Noel Murray of The A.V. Club gave the episode a "B–" grade and wrote, "Well, that was quite the Bible-y episode of Boardwalk Empire, no? And while I mean no offense to the Lord, I must confess that 'Georgia Peaches' was easily my least favorite episode of this season, in large part because of that redolent stench of incense and scripture. I've got no issue with sincere depictions of religious faith on TV except when it's steeped in cliché, or when it turns a promising character into a stone drag."

Alan Sepinwall of HitFix wrote, "It's a lot for Terence Winter and company to wrap up in only two more episodes – unless the plan was for several of these stories (the prosecution of Nucky seems the most likely) to carry over into next year. But based on the strength of these last several episodes, I'm looking forward to seeing what comes next." Seth Colter Walls of Vulture wrote, "Here we have an episode in which everyone takes matters into their own hands (or at least tries). After weeks of hemming and hawing on multiple narrative fronts, the spirit of direct action is now spreading throughout the show's story universe like a virus."

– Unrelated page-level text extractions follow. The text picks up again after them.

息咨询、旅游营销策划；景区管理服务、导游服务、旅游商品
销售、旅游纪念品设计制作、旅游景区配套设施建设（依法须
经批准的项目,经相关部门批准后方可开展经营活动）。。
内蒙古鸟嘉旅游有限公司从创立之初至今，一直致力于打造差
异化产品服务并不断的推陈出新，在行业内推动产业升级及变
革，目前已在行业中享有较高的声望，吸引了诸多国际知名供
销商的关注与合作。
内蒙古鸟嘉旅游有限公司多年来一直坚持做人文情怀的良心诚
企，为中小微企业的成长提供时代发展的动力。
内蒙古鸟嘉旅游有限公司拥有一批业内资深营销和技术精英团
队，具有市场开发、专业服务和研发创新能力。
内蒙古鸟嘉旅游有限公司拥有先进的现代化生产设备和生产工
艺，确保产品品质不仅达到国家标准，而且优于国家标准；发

Michael Noble of Den of Geek wrote, "The episode is brilliantly directed throughout, each scene exquisitely established, and opened and closed with a slow tracking shot. It creates the impression that the viewer is spying on these people, creeping in to hear them, and creeping out again, unseen. This style thrives on minimal set-pieces, and there’s an excellent selection this week." Teresa Lopez of TV Fanatic gave the episode a 4.5 star rating out of 5 and wrote, "For most of the show, I thought the entire episode was merely a way to transition to the finale, but the shocking death of a major character caught me off guard... in a good way. I love that the series can still be surprising even if we already anticipate the direction it may be going."

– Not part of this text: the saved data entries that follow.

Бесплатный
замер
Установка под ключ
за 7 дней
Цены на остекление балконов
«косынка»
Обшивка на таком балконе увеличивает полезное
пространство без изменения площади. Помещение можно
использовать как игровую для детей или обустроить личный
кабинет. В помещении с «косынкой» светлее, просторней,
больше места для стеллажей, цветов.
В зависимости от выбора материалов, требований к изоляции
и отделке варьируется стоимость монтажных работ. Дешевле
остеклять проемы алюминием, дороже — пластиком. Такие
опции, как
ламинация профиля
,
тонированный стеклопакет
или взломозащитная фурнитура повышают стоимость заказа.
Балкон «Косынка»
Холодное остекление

James Poniewozik of Time wrote, "'Georgia Peach' was an episode structured around retribution and people getting what they 'deserve,' but that is not to say that it was an episode about justice. People pay for transgressions, yes. But not necessarily the people who transgressed." Paste gave the episode an 8.5 out of 10 and wrote, "I appreciated the way this episode pulled together, not with itself thematically but also major strands that have been building all season and, in fact, since the show began. The lawsuit against Nucky and Jimmy’s ascendancy that have taken over the show and the second half of its season are much, much more interesting than what we saw in the first few episodes."